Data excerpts
--------------------------------------------------

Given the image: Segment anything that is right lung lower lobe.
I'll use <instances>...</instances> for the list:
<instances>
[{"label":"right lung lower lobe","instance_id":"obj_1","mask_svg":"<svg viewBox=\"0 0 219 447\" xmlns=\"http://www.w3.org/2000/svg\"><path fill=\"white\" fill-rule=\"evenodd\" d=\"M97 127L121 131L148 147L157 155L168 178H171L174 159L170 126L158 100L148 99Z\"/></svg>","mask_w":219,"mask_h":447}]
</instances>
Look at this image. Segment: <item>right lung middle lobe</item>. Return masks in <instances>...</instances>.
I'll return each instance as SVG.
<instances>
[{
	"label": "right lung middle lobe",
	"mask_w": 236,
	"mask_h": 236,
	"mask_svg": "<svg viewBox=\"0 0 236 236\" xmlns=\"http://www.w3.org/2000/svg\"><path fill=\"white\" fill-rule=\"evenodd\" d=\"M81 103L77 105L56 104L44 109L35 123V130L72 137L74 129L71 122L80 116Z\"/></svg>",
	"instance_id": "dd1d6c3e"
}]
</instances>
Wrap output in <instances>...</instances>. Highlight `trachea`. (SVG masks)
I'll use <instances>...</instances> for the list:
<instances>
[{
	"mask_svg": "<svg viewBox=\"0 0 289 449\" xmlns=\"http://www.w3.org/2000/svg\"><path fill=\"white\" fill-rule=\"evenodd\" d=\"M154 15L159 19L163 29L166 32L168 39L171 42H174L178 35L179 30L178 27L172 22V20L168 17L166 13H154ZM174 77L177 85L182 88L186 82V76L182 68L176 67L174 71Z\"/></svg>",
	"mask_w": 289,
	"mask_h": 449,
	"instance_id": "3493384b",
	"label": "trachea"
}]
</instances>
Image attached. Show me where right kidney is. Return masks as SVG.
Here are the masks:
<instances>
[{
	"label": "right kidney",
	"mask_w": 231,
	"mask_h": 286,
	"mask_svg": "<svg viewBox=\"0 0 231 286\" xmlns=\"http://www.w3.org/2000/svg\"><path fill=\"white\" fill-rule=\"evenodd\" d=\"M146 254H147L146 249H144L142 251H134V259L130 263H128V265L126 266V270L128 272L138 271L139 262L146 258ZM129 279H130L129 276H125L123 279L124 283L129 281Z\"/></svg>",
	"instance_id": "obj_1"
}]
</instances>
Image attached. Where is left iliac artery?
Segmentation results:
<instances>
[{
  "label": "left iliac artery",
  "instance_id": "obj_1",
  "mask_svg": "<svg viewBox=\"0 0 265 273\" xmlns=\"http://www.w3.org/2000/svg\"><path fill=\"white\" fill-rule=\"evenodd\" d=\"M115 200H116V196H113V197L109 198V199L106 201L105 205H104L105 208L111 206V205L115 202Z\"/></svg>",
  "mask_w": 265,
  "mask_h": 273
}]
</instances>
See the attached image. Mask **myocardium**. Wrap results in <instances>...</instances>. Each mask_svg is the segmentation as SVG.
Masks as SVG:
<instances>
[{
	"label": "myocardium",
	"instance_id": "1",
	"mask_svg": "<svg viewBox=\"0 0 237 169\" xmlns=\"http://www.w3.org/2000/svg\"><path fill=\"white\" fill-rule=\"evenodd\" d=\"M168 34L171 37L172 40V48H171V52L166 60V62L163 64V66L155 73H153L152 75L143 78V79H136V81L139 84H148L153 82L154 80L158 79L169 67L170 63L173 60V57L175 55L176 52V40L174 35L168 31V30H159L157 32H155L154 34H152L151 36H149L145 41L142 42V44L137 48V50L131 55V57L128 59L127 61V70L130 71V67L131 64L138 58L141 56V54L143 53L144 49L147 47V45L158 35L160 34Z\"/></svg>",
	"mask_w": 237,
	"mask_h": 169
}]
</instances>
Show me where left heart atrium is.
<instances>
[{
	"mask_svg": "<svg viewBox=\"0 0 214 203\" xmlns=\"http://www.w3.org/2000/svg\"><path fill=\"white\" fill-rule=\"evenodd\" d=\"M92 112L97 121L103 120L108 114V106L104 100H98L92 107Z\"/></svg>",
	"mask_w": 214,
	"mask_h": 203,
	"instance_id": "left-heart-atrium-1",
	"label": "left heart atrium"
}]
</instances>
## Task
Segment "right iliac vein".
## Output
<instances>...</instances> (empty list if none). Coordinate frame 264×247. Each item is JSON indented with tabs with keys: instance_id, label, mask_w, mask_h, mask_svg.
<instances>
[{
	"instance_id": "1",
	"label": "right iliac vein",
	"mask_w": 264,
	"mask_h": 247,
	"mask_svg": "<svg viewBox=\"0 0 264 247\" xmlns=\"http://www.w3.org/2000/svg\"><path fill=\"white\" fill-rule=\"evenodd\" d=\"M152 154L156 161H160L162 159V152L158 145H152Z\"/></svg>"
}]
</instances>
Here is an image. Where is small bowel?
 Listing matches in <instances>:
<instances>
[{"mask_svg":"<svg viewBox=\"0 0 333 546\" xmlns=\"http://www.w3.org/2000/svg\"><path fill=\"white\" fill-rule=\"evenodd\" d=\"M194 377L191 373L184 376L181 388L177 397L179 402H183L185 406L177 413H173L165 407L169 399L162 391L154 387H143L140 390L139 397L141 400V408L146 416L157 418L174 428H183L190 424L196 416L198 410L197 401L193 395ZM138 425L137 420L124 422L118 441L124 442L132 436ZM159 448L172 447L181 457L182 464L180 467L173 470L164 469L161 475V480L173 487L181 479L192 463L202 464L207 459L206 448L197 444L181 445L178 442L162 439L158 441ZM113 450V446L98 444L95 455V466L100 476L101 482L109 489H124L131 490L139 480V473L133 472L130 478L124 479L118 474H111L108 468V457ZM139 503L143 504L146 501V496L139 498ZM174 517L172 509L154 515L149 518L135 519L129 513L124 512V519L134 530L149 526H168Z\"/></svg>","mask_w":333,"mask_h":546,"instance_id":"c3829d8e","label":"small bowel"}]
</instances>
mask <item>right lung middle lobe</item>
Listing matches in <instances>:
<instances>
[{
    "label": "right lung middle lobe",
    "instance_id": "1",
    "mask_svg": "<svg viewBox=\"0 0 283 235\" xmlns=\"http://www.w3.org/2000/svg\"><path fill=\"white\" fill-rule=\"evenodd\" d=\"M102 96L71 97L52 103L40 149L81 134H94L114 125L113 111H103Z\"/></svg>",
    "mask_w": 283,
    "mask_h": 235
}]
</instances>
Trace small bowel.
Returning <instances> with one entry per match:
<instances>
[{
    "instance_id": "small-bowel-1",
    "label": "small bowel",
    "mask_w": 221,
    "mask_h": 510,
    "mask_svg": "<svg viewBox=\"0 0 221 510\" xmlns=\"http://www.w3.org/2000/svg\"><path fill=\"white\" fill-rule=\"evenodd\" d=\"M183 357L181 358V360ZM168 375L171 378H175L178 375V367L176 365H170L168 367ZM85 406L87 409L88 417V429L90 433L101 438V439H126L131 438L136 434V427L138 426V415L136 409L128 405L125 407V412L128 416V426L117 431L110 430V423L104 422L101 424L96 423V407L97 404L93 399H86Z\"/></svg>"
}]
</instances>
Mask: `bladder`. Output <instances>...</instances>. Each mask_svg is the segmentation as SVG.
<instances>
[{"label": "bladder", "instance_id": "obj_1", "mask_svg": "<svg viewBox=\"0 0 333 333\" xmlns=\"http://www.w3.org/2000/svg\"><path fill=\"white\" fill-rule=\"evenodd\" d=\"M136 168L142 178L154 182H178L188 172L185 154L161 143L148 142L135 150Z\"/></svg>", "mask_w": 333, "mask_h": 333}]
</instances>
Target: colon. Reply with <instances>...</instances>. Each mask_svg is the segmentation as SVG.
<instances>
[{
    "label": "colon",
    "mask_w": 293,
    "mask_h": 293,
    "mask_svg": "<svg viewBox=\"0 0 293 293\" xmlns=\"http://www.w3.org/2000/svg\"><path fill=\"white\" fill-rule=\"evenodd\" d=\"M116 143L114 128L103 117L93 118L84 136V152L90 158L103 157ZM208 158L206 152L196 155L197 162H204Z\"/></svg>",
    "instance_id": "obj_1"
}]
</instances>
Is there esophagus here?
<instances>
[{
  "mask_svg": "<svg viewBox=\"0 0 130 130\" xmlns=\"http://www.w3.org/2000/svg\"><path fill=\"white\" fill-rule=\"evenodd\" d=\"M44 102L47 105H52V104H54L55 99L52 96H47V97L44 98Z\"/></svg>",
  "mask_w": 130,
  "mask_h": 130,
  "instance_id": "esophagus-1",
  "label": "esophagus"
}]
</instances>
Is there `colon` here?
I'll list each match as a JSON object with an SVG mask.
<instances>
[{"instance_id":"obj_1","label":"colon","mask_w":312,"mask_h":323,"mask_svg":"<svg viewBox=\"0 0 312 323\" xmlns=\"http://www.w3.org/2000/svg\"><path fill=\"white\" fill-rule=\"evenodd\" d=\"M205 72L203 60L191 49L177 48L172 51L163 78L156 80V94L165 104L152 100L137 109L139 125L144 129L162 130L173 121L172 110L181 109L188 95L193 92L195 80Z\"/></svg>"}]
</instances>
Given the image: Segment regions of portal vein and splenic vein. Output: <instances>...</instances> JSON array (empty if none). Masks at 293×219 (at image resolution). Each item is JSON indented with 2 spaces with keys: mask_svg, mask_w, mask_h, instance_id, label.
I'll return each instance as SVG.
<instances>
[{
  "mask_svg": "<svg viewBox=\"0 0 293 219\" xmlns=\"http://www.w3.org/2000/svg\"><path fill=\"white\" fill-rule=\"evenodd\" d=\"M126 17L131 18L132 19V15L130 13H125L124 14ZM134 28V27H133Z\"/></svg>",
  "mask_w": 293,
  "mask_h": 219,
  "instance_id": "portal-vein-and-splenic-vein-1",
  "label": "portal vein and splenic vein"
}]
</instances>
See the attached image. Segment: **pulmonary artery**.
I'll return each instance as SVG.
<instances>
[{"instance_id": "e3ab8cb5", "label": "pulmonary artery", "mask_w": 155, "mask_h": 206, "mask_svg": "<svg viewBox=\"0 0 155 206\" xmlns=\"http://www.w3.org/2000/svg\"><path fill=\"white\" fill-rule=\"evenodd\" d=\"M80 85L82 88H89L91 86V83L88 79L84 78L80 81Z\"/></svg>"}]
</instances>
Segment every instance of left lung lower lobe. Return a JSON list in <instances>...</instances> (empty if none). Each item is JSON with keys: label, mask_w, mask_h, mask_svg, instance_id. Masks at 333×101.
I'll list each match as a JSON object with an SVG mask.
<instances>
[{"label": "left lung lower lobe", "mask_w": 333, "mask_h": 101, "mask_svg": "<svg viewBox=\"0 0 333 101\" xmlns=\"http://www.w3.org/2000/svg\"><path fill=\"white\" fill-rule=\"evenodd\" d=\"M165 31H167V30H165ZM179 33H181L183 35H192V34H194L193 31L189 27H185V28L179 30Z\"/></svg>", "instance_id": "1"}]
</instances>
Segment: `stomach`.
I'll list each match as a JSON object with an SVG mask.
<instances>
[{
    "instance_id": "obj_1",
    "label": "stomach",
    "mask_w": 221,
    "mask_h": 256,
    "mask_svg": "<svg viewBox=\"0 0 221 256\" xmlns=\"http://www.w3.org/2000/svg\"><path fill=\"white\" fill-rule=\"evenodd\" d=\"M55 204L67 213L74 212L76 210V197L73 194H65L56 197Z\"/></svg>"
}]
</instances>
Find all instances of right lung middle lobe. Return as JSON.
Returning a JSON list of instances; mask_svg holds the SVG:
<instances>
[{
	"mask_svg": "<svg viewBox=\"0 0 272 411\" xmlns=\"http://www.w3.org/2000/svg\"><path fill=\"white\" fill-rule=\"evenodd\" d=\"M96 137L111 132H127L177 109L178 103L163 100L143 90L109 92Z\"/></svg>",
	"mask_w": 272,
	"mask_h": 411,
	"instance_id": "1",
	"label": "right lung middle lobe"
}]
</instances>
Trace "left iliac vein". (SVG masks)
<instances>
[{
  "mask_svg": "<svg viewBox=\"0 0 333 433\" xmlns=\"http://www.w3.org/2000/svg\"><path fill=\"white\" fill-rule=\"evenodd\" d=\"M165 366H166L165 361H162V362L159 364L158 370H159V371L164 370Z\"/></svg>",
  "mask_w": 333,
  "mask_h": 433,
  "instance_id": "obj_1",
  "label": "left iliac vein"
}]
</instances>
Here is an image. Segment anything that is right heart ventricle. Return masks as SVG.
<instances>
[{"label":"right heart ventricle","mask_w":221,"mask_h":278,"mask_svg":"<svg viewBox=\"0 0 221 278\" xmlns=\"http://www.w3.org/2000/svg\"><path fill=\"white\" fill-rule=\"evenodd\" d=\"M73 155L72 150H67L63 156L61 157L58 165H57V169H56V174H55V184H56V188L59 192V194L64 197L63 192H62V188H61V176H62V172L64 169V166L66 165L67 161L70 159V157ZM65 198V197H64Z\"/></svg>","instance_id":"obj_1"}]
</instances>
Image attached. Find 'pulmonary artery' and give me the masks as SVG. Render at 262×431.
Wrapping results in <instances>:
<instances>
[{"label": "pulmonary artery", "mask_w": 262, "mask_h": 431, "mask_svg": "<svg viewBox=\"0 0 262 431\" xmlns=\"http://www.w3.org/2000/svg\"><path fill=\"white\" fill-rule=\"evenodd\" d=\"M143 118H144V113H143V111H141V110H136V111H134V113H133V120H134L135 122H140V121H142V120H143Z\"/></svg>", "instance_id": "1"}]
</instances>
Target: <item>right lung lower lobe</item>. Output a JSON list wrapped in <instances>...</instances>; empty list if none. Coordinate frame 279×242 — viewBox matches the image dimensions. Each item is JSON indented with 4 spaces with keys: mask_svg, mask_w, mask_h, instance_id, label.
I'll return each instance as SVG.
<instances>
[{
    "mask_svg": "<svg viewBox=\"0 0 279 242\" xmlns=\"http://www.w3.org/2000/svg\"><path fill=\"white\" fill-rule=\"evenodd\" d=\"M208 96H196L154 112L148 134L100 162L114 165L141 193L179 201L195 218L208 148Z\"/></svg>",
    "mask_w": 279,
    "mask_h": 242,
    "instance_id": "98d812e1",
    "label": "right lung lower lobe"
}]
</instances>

--------------------------------------------------

# Problem description
Restate word for word the lines above, beginning with the one that contains "Target: <item>right lung" and ending with the last line.

# Problem solution
Target: <item>right lung lower lobe</item>. Output a JSON list wrapped in <instances>...</instances>; empty list if none. Coordinate frame 279×242 — viewBox matches the image dimensions. Each item is JSON indented with 4 spaces with keys: mask_svg, mask_w, mask_h, instance_id, label.
I'll return each instance as SVG.
<instances>
[{
    "mask_svg": "<svg viewBox=\"0 0 279 242\" xmlns=\"http://www.w3.org/2000/svg\"><path fill=\"white\" fill-rule=\"evenodd\" d=\"M208 96H196L154 112L148 134L100 162L114 165L141 193L179 201L195 218L208 148Z\"/></svg>",
    "mask_w": 279,
    "mask_h": 242,
    "instance_id": "98d812e1",
    "label": "right lung lower lobe"
}]
</instances>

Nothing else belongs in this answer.